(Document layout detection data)
---
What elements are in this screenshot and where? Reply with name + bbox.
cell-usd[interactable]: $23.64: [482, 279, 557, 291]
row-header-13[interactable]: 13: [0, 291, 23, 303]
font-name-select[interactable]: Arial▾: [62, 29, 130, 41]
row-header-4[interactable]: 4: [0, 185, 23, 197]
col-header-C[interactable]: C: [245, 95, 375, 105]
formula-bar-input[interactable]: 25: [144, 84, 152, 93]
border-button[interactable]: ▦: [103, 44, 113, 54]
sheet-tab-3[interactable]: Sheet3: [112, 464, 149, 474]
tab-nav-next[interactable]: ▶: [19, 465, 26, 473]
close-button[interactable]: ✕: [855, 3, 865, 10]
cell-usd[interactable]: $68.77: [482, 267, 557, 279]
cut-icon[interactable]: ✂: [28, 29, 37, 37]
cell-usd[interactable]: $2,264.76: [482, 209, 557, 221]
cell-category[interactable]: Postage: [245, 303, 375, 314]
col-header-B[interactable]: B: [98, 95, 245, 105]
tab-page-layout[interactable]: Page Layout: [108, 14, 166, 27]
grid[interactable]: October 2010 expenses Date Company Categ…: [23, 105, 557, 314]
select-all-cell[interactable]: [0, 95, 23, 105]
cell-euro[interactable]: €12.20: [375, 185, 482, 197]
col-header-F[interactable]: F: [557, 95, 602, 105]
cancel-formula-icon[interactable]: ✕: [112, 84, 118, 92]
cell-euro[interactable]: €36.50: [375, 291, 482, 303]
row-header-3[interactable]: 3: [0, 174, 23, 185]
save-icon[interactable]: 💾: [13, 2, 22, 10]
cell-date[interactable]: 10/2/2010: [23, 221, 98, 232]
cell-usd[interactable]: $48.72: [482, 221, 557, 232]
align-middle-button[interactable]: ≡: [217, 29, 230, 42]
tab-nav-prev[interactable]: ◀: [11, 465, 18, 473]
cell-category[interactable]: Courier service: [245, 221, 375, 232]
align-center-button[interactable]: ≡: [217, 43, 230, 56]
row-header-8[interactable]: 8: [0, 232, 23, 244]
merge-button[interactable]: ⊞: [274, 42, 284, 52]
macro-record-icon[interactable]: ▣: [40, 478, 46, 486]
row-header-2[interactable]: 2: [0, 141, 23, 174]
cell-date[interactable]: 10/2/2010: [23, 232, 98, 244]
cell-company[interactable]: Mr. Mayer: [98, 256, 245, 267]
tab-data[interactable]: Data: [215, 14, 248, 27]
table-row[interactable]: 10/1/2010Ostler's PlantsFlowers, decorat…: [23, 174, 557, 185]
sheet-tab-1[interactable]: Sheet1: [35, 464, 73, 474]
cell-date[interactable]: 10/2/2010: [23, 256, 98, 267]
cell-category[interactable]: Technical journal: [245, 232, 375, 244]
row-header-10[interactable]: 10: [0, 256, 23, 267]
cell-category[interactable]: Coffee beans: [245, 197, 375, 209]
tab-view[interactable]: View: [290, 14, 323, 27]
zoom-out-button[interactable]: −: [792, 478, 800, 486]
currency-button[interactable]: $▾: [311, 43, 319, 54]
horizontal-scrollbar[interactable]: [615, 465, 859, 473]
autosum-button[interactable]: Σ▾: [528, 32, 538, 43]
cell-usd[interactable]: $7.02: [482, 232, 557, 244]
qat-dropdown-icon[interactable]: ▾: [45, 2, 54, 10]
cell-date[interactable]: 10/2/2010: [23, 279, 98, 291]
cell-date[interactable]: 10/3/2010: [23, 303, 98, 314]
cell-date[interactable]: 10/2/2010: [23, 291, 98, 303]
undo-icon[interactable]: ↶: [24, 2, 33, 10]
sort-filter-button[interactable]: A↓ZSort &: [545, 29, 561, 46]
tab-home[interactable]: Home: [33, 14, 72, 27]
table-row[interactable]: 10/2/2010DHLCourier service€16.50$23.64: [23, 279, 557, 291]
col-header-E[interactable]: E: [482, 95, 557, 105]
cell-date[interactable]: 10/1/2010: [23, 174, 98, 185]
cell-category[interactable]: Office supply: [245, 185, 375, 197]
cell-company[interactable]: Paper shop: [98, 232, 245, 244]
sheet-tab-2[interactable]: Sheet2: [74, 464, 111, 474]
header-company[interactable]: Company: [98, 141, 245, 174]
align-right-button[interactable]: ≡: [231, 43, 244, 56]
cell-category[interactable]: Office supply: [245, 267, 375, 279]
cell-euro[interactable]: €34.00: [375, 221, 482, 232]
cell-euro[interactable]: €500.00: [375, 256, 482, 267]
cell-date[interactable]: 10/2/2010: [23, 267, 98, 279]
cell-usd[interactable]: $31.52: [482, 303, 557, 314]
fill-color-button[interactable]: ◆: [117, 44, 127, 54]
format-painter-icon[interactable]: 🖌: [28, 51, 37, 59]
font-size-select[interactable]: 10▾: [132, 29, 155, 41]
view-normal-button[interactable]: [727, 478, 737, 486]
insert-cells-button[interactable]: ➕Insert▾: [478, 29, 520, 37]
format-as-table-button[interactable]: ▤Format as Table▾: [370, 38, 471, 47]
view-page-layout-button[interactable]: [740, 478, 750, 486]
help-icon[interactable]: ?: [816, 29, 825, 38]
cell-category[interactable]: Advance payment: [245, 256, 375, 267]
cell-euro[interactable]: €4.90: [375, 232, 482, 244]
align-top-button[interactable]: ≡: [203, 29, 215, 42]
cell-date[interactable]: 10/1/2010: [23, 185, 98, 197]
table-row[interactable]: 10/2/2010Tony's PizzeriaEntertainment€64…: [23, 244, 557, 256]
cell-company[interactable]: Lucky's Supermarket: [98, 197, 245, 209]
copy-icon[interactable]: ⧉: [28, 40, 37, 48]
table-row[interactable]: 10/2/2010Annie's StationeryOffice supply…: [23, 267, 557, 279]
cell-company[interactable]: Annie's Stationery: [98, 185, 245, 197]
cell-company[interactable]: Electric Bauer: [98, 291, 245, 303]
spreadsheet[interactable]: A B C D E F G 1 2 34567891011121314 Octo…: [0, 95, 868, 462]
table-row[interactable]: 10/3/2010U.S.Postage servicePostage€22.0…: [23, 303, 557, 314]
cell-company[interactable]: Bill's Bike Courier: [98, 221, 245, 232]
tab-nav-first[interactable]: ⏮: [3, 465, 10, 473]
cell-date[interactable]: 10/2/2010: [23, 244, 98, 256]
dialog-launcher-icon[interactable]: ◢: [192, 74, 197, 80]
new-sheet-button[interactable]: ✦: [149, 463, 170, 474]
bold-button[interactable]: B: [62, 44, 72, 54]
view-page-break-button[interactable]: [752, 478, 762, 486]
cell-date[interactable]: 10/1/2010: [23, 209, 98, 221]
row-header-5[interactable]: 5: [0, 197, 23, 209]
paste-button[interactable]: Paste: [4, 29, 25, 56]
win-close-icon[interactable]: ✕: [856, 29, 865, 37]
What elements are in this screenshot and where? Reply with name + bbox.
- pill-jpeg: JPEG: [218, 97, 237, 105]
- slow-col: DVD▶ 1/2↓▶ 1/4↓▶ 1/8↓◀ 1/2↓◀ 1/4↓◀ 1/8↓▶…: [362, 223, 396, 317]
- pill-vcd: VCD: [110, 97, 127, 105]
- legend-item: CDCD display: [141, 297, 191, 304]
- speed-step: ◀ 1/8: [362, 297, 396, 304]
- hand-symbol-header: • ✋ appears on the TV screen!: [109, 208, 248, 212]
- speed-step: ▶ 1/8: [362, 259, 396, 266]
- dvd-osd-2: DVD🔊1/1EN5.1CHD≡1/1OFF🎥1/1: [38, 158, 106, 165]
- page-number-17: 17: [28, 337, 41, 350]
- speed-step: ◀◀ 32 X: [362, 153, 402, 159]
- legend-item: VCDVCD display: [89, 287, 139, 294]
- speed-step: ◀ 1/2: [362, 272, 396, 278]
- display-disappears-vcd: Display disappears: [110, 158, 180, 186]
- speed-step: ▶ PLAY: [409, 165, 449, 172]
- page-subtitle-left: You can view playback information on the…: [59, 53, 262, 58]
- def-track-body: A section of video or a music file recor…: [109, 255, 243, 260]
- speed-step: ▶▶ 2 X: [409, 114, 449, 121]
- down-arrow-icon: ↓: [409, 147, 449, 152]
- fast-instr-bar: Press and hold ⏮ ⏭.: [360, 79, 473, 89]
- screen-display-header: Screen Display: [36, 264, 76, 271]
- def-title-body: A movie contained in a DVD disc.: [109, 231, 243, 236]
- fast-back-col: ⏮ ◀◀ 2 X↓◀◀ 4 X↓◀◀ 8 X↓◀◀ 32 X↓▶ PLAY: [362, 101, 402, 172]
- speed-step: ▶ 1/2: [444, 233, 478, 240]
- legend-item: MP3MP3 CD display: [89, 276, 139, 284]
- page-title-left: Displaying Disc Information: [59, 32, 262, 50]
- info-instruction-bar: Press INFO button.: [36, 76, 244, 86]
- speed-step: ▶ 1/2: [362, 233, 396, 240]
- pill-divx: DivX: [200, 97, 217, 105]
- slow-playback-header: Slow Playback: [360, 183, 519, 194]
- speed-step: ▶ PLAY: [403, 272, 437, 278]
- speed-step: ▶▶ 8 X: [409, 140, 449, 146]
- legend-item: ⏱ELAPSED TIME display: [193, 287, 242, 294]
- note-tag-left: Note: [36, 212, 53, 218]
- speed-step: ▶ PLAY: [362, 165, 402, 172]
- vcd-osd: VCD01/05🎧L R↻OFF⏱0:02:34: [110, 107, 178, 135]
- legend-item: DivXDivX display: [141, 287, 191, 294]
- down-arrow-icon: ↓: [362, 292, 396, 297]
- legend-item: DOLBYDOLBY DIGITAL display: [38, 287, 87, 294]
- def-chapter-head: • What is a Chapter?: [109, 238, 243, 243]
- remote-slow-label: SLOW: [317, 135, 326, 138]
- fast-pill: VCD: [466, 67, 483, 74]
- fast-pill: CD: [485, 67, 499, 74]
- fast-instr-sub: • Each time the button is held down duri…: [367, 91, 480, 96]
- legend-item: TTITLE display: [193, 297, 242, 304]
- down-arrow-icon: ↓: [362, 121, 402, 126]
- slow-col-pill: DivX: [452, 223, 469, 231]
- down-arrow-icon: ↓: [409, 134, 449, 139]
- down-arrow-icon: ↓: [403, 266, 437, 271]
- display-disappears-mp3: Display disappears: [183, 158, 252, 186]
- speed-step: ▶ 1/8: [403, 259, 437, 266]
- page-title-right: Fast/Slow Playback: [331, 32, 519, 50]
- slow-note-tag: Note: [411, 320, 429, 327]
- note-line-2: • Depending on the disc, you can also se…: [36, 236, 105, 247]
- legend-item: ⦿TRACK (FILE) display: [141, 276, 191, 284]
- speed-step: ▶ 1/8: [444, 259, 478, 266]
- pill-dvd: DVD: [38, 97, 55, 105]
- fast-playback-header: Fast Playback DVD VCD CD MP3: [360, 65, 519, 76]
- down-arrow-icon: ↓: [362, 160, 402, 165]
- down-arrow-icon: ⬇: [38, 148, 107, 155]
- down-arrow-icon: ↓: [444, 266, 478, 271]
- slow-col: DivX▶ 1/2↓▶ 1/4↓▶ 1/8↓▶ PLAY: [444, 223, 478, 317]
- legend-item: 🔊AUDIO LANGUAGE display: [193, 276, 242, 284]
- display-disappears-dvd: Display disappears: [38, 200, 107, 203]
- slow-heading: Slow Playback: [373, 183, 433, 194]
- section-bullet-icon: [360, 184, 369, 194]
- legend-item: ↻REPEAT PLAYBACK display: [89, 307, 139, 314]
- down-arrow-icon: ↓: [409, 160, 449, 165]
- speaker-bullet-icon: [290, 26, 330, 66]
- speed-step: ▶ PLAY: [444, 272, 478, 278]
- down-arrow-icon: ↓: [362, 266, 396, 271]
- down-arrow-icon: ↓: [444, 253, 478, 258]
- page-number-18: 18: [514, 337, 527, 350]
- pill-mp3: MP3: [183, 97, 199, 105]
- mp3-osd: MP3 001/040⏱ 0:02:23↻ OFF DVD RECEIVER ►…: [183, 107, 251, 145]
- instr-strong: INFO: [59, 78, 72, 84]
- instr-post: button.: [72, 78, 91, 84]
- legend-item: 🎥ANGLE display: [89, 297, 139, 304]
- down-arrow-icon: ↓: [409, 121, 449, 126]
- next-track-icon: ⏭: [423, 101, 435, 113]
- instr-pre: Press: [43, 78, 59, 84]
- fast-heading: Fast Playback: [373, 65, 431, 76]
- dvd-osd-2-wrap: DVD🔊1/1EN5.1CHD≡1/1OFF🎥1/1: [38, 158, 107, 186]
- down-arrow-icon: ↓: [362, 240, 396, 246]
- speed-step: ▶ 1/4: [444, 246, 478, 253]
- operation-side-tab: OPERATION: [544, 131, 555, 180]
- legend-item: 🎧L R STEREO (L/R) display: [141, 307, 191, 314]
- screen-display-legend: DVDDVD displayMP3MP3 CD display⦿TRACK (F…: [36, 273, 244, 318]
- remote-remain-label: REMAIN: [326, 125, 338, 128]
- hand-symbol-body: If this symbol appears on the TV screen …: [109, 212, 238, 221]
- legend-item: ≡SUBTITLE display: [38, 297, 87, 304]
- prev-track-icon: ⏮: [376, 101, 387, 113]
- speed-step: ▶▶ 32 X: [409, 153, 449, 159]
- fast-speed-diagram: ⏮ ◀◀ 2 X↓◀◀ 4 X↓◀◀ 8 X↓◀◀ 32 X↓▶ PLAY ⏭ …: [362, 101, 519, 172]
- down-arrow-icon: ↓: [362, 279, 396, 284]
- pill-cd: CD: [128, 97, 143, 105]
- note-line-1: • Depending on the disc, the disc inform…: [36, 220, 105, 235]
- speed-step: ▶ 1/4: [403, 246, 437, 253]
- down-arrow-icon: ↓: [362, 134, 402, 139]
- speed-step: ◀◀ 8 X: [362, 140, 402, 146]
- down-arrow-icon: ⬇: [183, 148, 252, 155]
---
AIM OF THE EXERCISE:
Give the count, and only the count, of lines in these records that hold the string "Press".

WRITTEN ANSWER:
3